Subspecies R. a. obscurodorsalis is darker overall than the nominate and has blackish edges on the feathers of its back. R. a. duidae has slightly brighter upperparts and a less reddish supercilium than the nominate. R. a. mayri has a browner, less chestnut, back than the nominate.

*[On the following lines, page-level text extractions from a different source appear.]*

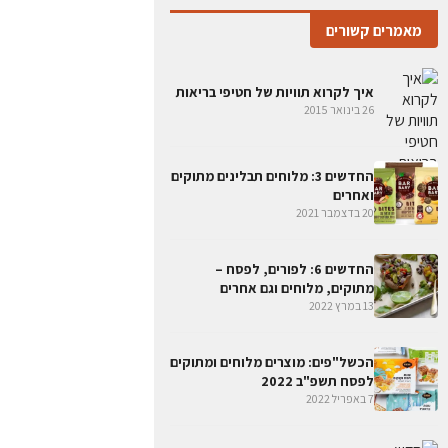
מאמרים קשורים
איך לקרוא תוויות של חטיפי בריאות
26 בינואר 2015
החדשים 3: מלוחים תבלינים מתוקים
ואחרים
20 בדצמבר 2021
החדשים 6: לפורים, לפסח –
מתוקים, מלוחים וגם אחרים
13 במרץ 2022
הכשל"פים: מוצרים מלוחים ומתוקים
לפסח תשפ"ב 2022
7 באפריל 2022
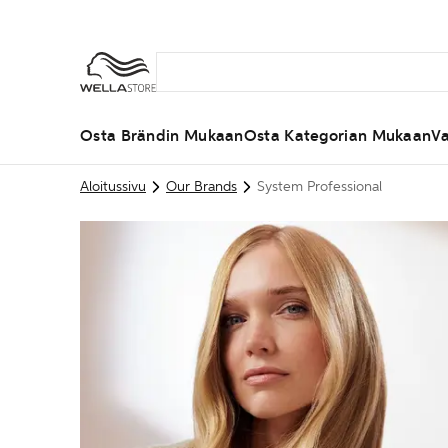
Osta Brändin Mukaan
Osta Kategorian Mukaan
Va
Aloitussivu
Our Brands
System Professional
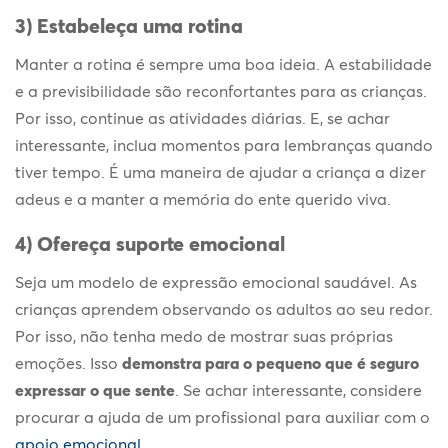
3) Estabeleça uma rotina
Manter a rotina é sempre uma boa ideia. A estabilidade
e a previsibilidade são reconfortantes para as crianças.
Por isso, continue as atividades diárias. E, se achar
interessante, inclua momentos para lembranças quando
tiver tempo. É uma maneira de ajudar a criança a dizer
adeus e a manter a memória do ente querido viva.
4) Ofereça suporte emocional
Seja um modelo de expressão emocional saudável. As
crianças aprendem observando os adultos ao seu redor.
Por isso, não tenha medo de mostrar suas próprias
emoções. Isso
demonstra para o pequeno que é seguro
expressar o que sente
. Se achar interessante, considere
procurar a ajuda de um profissional para auxiliar com o
apoio emocional
.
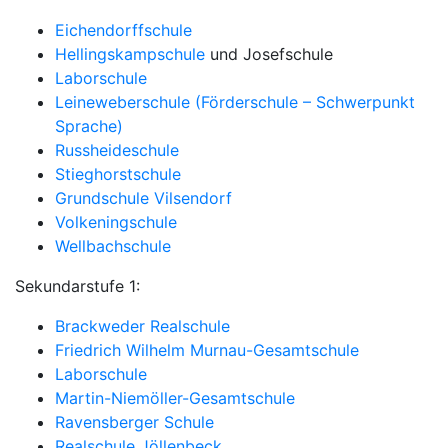
Eichendorffschule
Hellingskampschule
und
Josefschule
Laborschule
Leineweberschule (Förderschule – Schwerpunkt
Sprache)
Russheideschule
Stieghorstschule
Grundschule Vilsendorf
Volkeningschule
Wellbachschule
Sekundarstufe 1:
Brackweder Realschule
Friedrich Wilhelm Murnau-Gesamtschule
Laborschule
Martin-Niemöller-Gesamtschule
Ravensberger Schule
Realschule Jöllenbeck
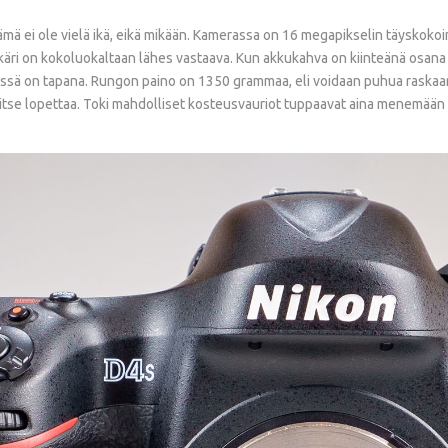
 tämä ei ole vielä ikä, eikä mikään. Kamerassa on 16 megapikselin täysko
kkäri on kokoluokaltaan lähes vastaava. Kun akkukahva on kiinteänä osana 
ssä on tapana. Rungon paino on 1350 grammaa, eli voidaan puhua raskaan
rvitse lopettaa. Toki mahdolliset kosteusvauriot tuppaavat aina menemään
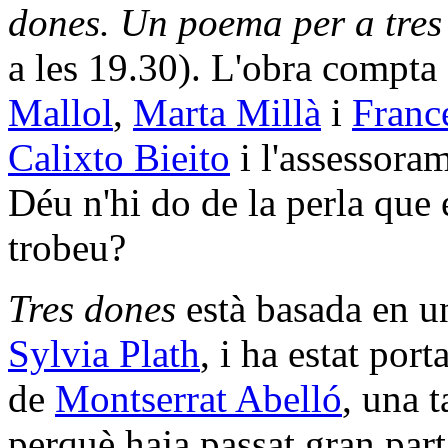
dones. Un poema per a tres
a les 19.30). L'obra compta
Mallol
,
Marta Millà
i
Franc
Calixto Bieito
i l'assessoram
Déu n'hi do de la perla que 
trobeu?
Tres dones
està basada en u
Sylvia Plath
, i ha estat port
de
Montserrat Abelló
, una 
perquè haja passat gran part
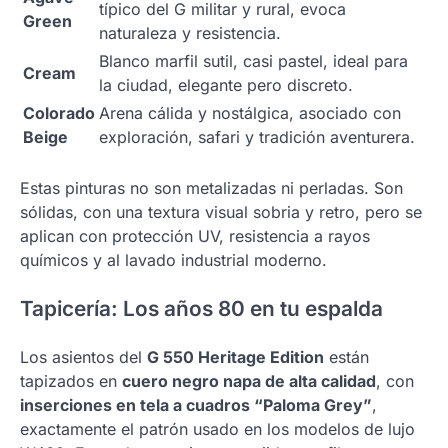
típico del G militar y rural, evoca
Green
naturaleza y resistencia.
Blanco marfil sutil, casi pastel, ideal para
Cream
la ciudad, elegante pero discreto.
Colorado
Arena cálida y nostálgica, asociado con
Beige
exploración, safari y tradición aventurera.
Estas pinturas no son metalizadas ni perladas. Son
sólidas, con una textura visual sobria y retro, pero se
aplican con protección UV, resistencia a rayos
químicos y al lavado industrial moderno.
Tapicería: Los años 80 en tu espalda
Los asientos del
G 550 Heritage Edition
están
tapizados en
cuero negro napa de alta calidad
, con
inserciones en tela a cuadros “Paloma Grey”
,
exactamente el patrón usado en los modelos de lujo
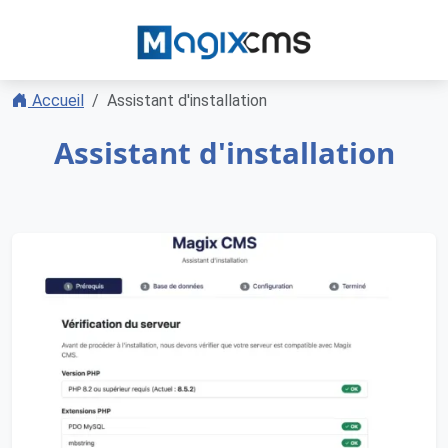
Accueil
Assistant d'installation
Assistant d'installation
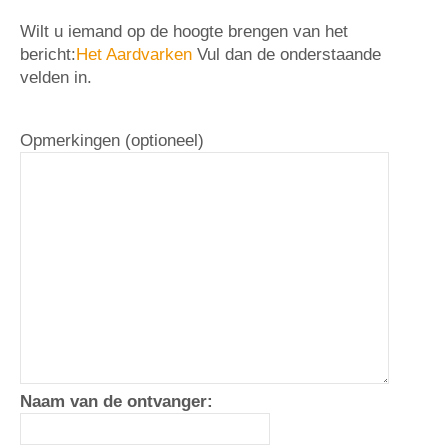
Wilt u iemand op de hoogte brengen van het
bericht:
Het Aardvarken
Vul dan de onderstaande
velden in.
Opmerkingen (optioneel)
Naam van de ontvanger:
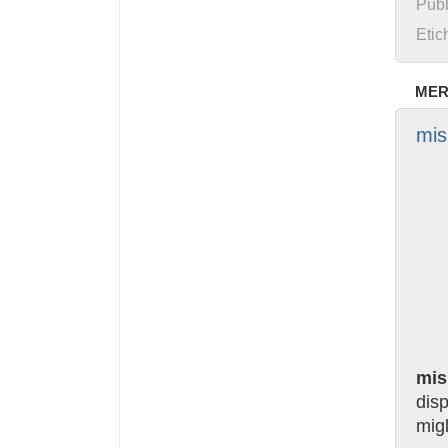
Pubb
Etic
MER
mis
mis
dis
mig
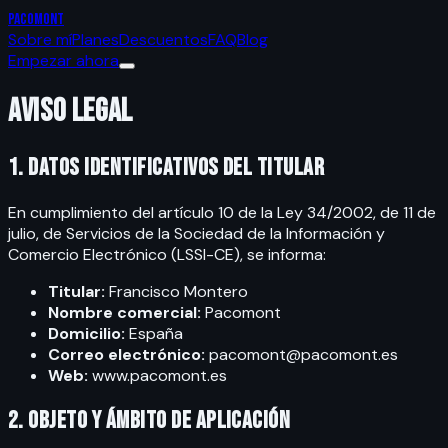
PACOMONT
Sobre mí
Planes
Descuentos
FAQ
Blog
Empezar ahora
Aviso Legal
1. Datos identificativos del titular
En cumplimiento del artículo 10 de la Ley 34/2002, de 11 de
julio, de Servicios de la Sociedad de la Información y
Comercio Electrónico (LSSI-CE), se informa:
Titular:
Francisco Montero
Nombre comercial:
Pacomont
Domicilio:
España
Correo electrónico:
pacomont@pacomont.es
Web:
www.pacomont.es
2. Objeto y ámbito de aplicación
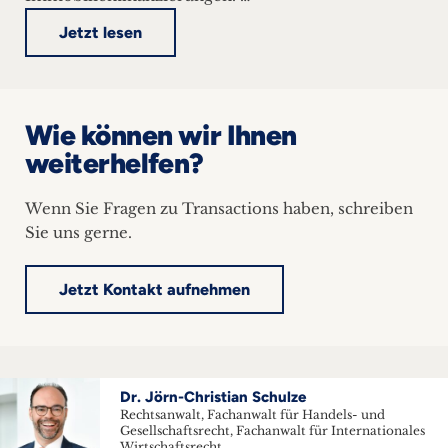
Jetzt lesen
Wie können wir Ihnen
weiterhelfen?
Wenn Sie Fragen zu Transactions haben, schreiben
Sie uns gerne.
Jetzt Kontakt aufnehmen
Dr. Jörn-Christian Schulze
Rechtsanwalt, Fachanwalt für Handels- und
Gesellschaftsrecht, Fachanwalt für Internationales
Wirtschaftsrecht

==Distribution and habitat==

The Roraiman barbtail is found in the tepui region where Venezuela, Guyana, and Brazil meet. The subspecies are found thus:

- R. a. obscurodorsalis: Cerro Paraque in the extreme northwestern part of southeastern Venezuela's Amazonas state
- R. a. mayri: Mount Roraima in southeastern Venezuela's Bolívar state
- R. a. duidae: Cerro Duida, Cerro Huachamacari, and Serranía Parú in Venezuela's central and southern Amazonas state
- R. a. adusta: Mount Roraima and nearby tepuis in northern Brazil's Roraima state and Mt. Tewk-quay in western Guyana

The Roraiman barbtail inhabits humid montane evergreen forest and elfin forest both primary and secondary. It favors landscapes with much moss and epiphytes. In elevation it overall ranges from 1000 to 2500 m but in Brazil is found above 1200 m.

==Behavior==
===Movement===

The Roraiman barbtail is a year-round resident throughout its range.

===Feeding===

The Roraiman barbtail feeds on arthropods. It usually forages singly or in pairs and regularly joins mixed-species feeding flocks. It forages in undergrowth, seldom more than about 6 m above the ground. It gleans prey from moss and epiphytes while hitching and creeping up trunks and along branches and vines.

===Breeding===

Nothing is known about the Roraiman barbtail's breeding biology.

===Vocalization===

The Roraiman barbtail's song is " 7–8 clear notes that ascend rapidly, 'tee-tee-tee-teuu-teuu-tuutuu' ". Its call is a "very high, inquiring 'whit?' ".

==Status==

The IUCN has assessed the Roraiman barbtail as being of Least Concern. Its population size is not known but is believed to be stable. No immediate threats have been identified. It has a fragmented range and is considered generally uncommon but "[r]ather difficult to detect [and] possibly overlooked". It is "[w]ell protected in Canaima National Park, in Venezuela".